*** Begin section ***

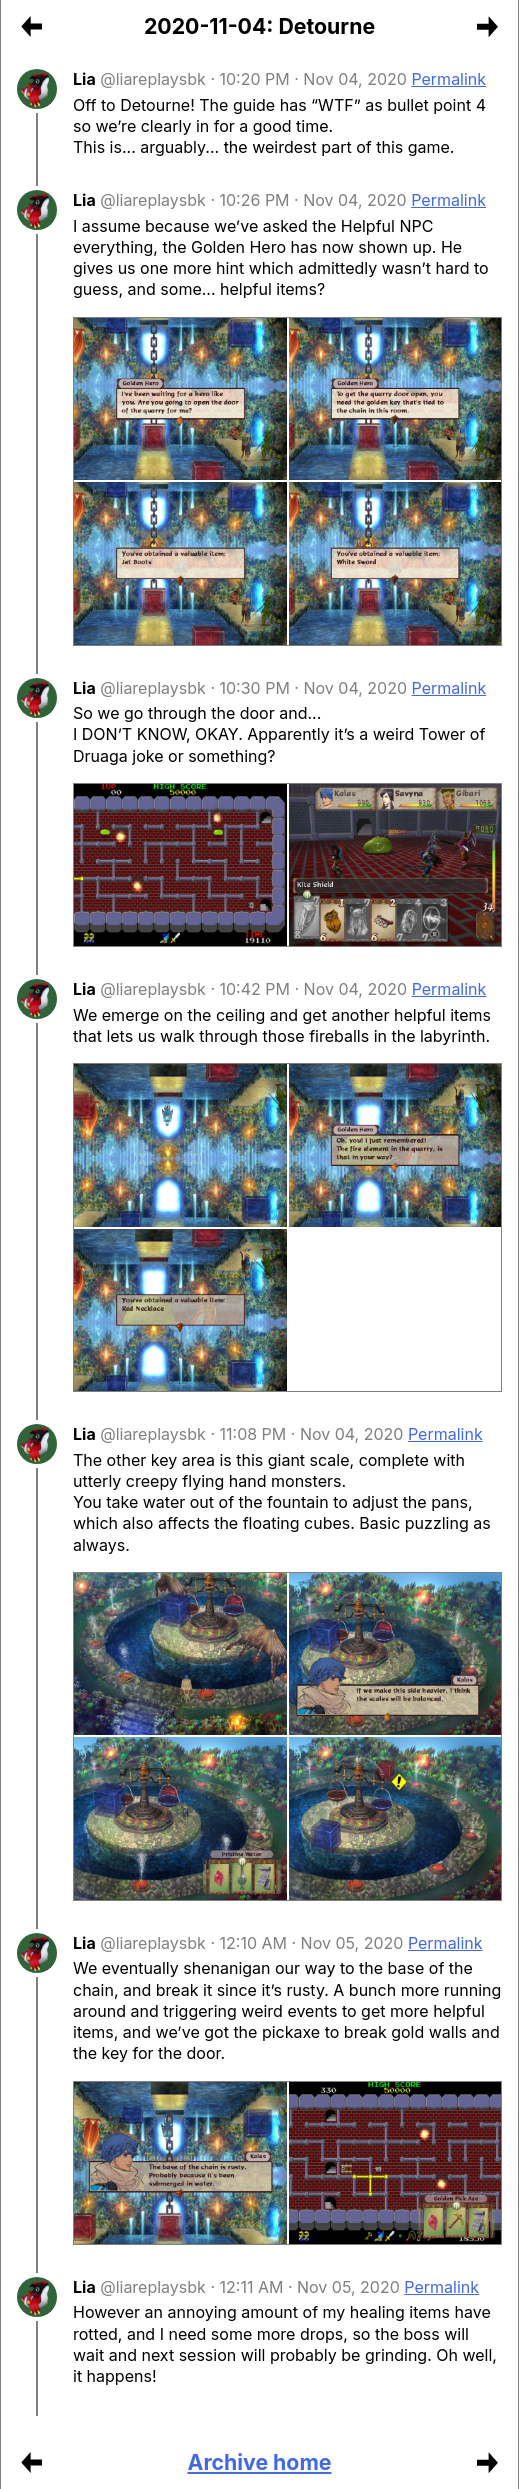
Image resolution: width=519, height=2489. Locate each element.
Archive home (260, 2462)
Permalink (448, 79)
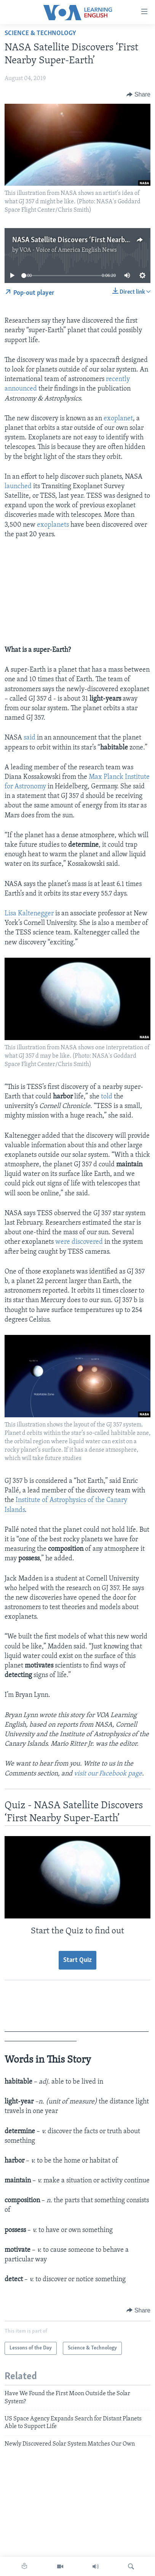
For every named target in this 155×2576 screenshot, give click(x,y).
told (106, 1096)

*** End section ***

▶ [Task details] The copy should hold every entry above word for word and none of the pictures.

▶ [Your solution]
Image resolution: width=519, height=2489. Locate each element.
Archive home (260, 2462)
Permalink (448, 79)
For every named target in this 155×2576 screenshot, give click(x,y).
told (106, 1096)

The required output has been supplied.